The database was no longer supported after 2003 and the operating system was no longer supported as of 2006.
It was not until 2011 that the Department took aggressive steps to address this issue. Today the system is less
vulnerable, has been stabilized, and is included in the Departments enterprise system modernization project.
To our knowledge, this issue is not noted in any of the state audit reports prior to 2014.
The Department has been using an antiquated cost allocation process and identified it as an opportunity for
improvement prior to the State single audit. The Department initiated a resolution to this issue in 2014.The
Department has identified a software solution and is currently implementing the solution.
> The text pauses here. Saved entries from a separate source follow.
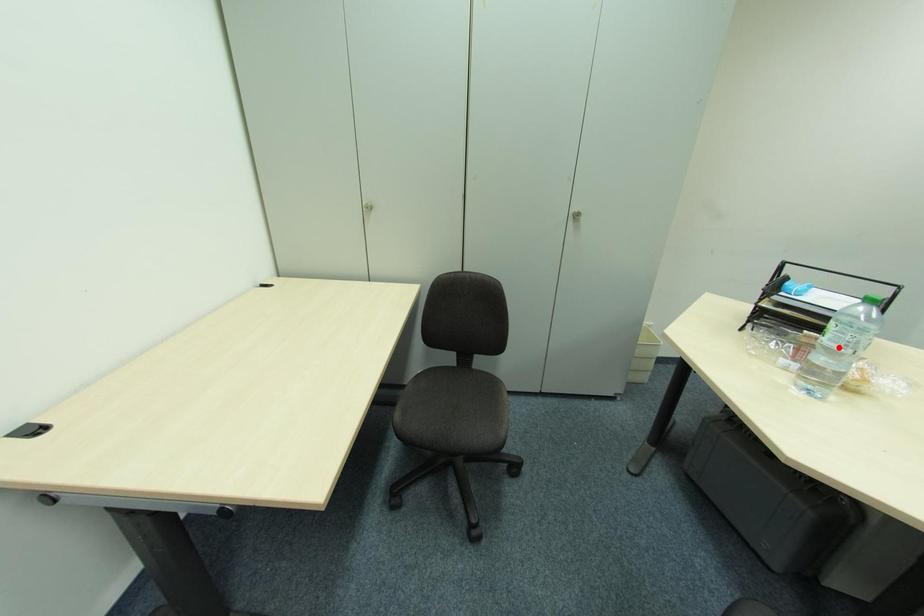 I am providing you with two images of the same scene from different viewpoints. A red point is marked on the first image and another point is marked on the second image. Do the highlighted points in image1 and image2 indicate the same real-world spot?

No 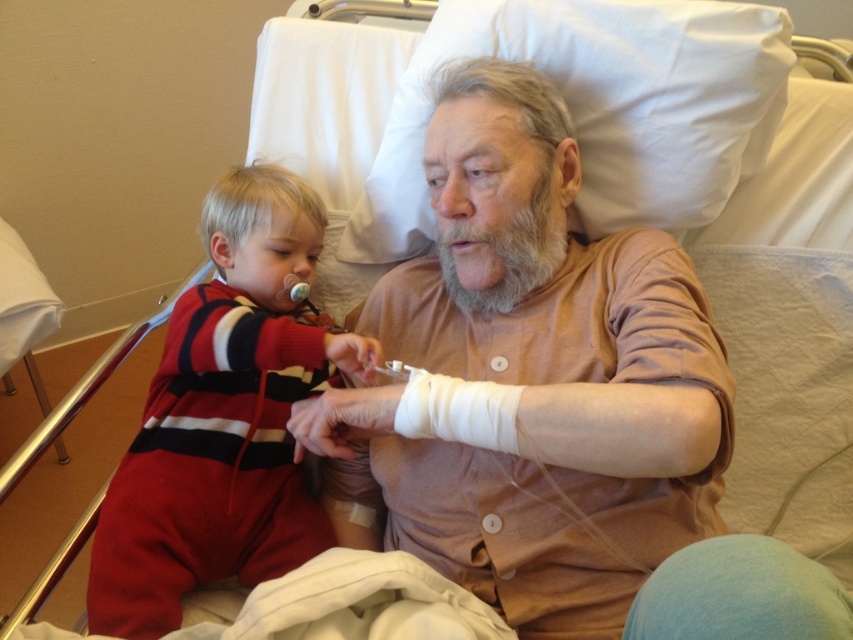 In the scene shown: Is matte brown shirt at center above gray/soft hair at center?

Actually, matte brown shirt at center is below gray/soft hair at center.

Which is in front, point (643, 314) or point (451, 243)?

Point (643, 314) is in front.

The width and height of the screenshot is (853, 640). Identify the location of matte brown shirt at center. (529, 381).

Based on the photo, does matte brown shirt at center have a greater height compared to red striped onesie at left?

Indeed, matte brown shirt at center has a greater height compared to red striped onesie at left.

Which is behind, point (538, 228) or point (167, 579)?

Positioned behind is point (538, 228).

In order to click on matte brown shirt at center in this screenshot , I will do `click(529, 381)`.

Can you confirm if red striped onesie at left is positioned to the left of gray/soft hair at center?

Yes, red striped onesie at left is to the left of gray/soft hair at center.

Does point (322, 540) come in front of point (541, 180)?

No, (322, 540) is behind (541, 180).

Between point (148, 595) and point (476, 240), which one is positioned behind?

The point (476, 240) is behind.

At what (x,y) coordinates should I click in order to perform the action: click on red striped onesie at left. Please return your answer as a coordinate pair (x, y). Looking at the image, I should click on (224, 417). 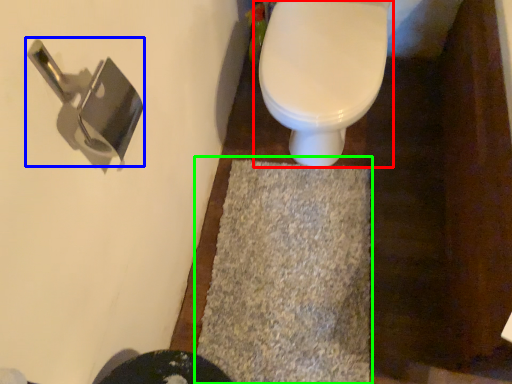 Question: Based on their relative distances, which object is nearer to toilet (highlighted by a red box)? Choose from door handle (highlighted by a blue box) and bath mat (highlighted by a green box).

Choices:
 (A) door handle
 (B) bath mat

Answer: (B) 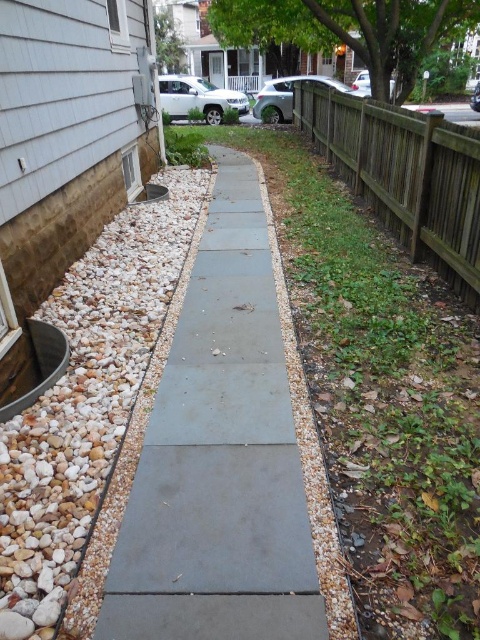 You are a gardener planning to install a new flower bed between the gray concrete path at center and the brown wooden fence at right. Based on their positions, which object should you start working closer to the house?

The gray concrete path at center is to the left of the brown wooden fence at right, so you should start working closer to the house near the gray concrete path at center since it is positioned closer to the house compared to the fence.

You are a gardener planning to walk from the house to the end of the gray concrete path at center. There is white gravel at left next to the path. Which surface will you step on first when leaving the house?

The gray concrete path at center is thinner than the white gravel at left, so you will step onto the white gravel at left first before reaching the gray concrete path at center. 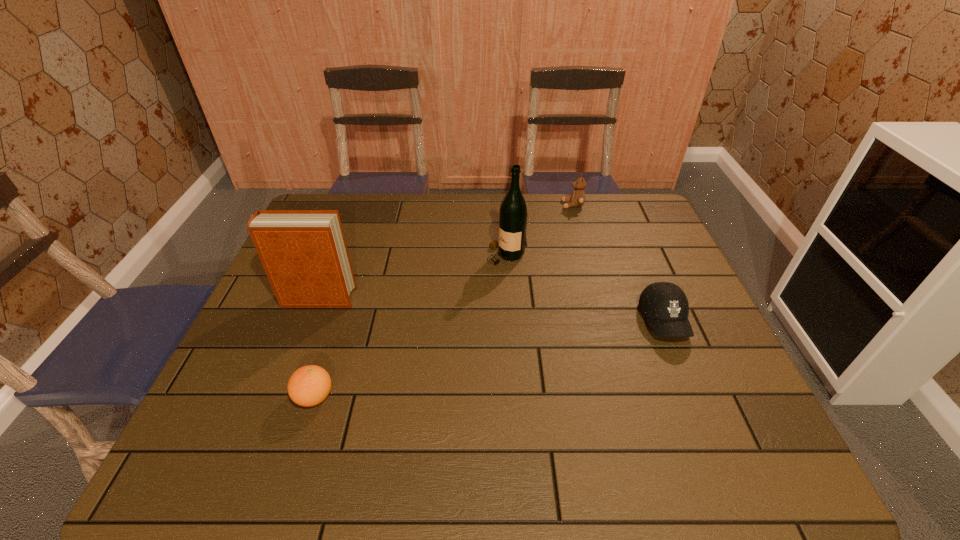 Where is `vacant space at the left edge of the desktop`? This screenshot has width=960, height=540. vacant space at the left edge of the desktop is located at coordinates (235, 412).

This screenshot has height=540, width=960. In the image, there is a desktop. Identify the location of vacant space at the right edge. (668, 266).

Identify the location of vacant space at the far left corner. The width and height of the screenshot is (960, 540). (343, 214).

In the image, there is a desktop. Where is `vacant area at the near left corner`? vacant area at the near left corner is located at coordinates (185, 459).

In the image, there is a desktop. Identify the location of free space at the far right corner. Image resolution: width=960 pixels, height=540 pixels. (627, 226).

Image resolution: width=960 pixels, height=540 pixels. I want to click on vacant region at the near right corner of the desktop, so point(719,463).

Locate an element on the screen. This screenshot has height=540, width=960. vacant space that is in between the nearest object and the farthest object is located at coordinates (444, 301).

I want to click on free space between the rightmost object and the fourth object from left to right, so click(x=618, y=263).

The height and width of the screenshot is (540, 960). In order to click on vacant space in between the rightmost object and the teddy bear in this screenshot , I will do `click(618, 263)`.

The height and width of the screenshot is (540, 960). Find the location of `free area in between the teddy bear and the hardback book`. free area in between the teddy bear and the hardback book is located at coordinates (445, 252). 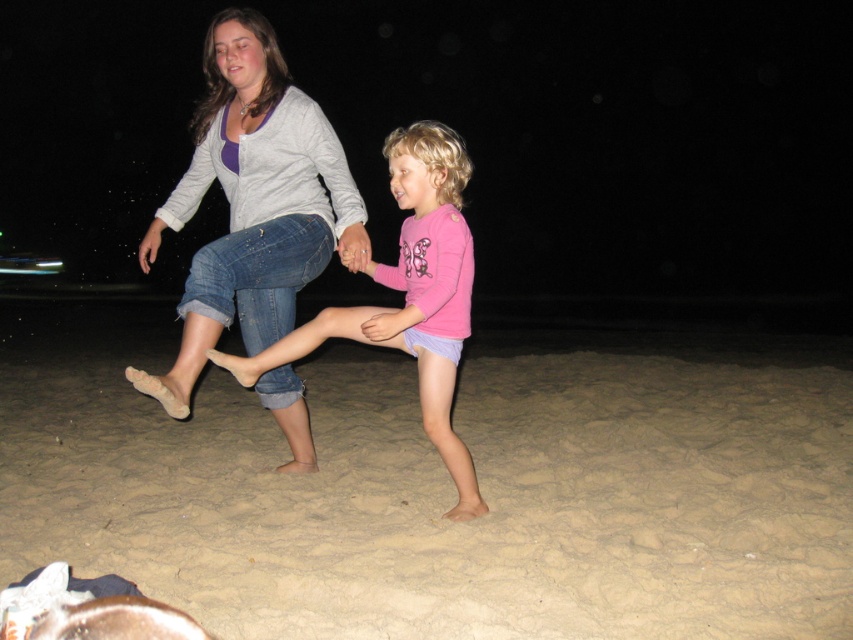 You are a photographer trying to capture the scene where the woman and girl are playing on the beach. You want to ensure the pink matte shirt at center and the light brown sandy beach at lower center are both visible in the frame. Based on their positions, which object should you focus on first to include both in the shot?

The pink matte shirt at center should be focused on first because the light brown sandy beach at lower center is to the right of it, meaning the shirt is closer to the photographer and the beach extends to its right, allowing both to be captured by framing from the shirt outward.

You are planning to build a sandcastle on the light brown sandy beach at lower center. Considering the space available compared to the denim jeans at center, will you have enough room to construct a medium sized sandcastle?

The light brown sandy beach at lower center occupies less space than the denim jeans at center. Since the sand area is smaller, you might not have enough room to build a medium sized sandcastle there.

Based on the scene description, what does the point at coordinates (450, 493) represent?

The point at coordinates (450, 493) represents the light brown sandy beach at lower center. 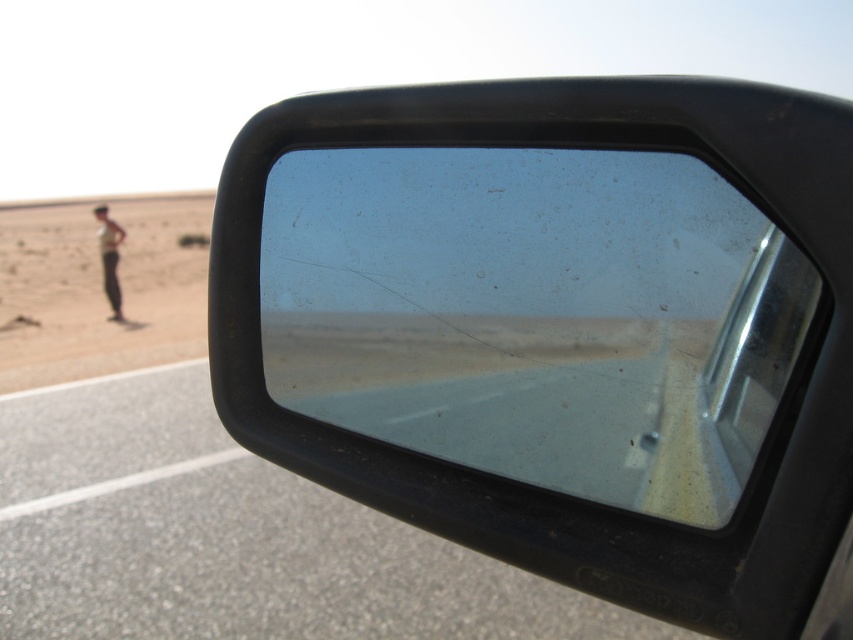 Between desertdry sand at left and light brown skin at lower left, which one is positioned higher?

light brown skin at lower left is above.

The image size is (853, 640). Describe the element at coordinates (100, 291) in the screenshot. I see `desertdry sand at left` at that location.

Does point (0, 310) come behind point (103, 212)?

Yes, it is.

This screenshot has height=640, width=853. I want to click on desertdry sand at left, so click(x=100, y=291).

Is clear plastic mirror at center shorter than light brown skin at lower left?

Yes.

Which of these two, clear plastic mirror at center or light brown skin at lower left, stands shorter?

clear plastic mirror at center

Where is `clear plastic mirror at center`? This screenshot has height=640, width=853. clear plastic mirror at center is located at coordinates (535, 314).

Describe the element at coordinates (758, 348) in the screenshot. This screenshot has width=853, height=640. I see `clear glass window at center` at that location.

Is point (723, 344) farther from camera compared to point (109, 260)?

No, (723, 344) is in front of (109, 260).

Between point (802, 328) and point (109, 230), which one is positioned in front?

Point (802, 328) is in front.

The width and height of the screenshot is (853, 640). I want to click on clear glass window at center, so click(758, 348).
As it relates to cost
allocation, it should be noted that all charges were allowable.
With regard to the food program oversight, since 2011, the Department has increased its program integrity
efforts including increasing the number of positions in the Audit Services unit, required auditors to play an
integral role in the subrecipient monitoring process, established annual training requirements for audit services
staff, identified and implemented or is currently implementing various technology improvements. This is not an
exhaustive list of improvements, however, it clearly reflects the Departments commitment to improving
oversight. The Department has maintained a constant focus on increasing accountability and performance.
It is important to note that while State Audit has questioned costs in their findings, it does not mean that the
questioned costs are specifically the result of fraud, waste or abuse. Per guidance from our federal partner, when
State Audit identifies question costs, it is up to management to determine the actual amount to bill, if any. This
would require the federal partner and the Department to investigate the questioned costs and to look at
appropriate supporting documentation to determine the correct amount to bill. The important thing to ensure is
that the Department has a clear and documented audit trail which supports the billing amount. Additionally, if a
subrecipient does not adhere to administrative program requirements, there is no expectation to question costs
of all funds paid and assess an overclaim. Failure to adhere to administrative program requirements would be
noncompliance and an acceptable corrective action would be required. Numerous reports from the Government
Accountability Office (GAO), USDA Office of Inspector General, etc., indicate the USDAs recognition of the
programs material weaknesses that are inherently woven into the design of the program. It is important to

know that the number of meals served to Tennessee children has increased by approximately 150,000.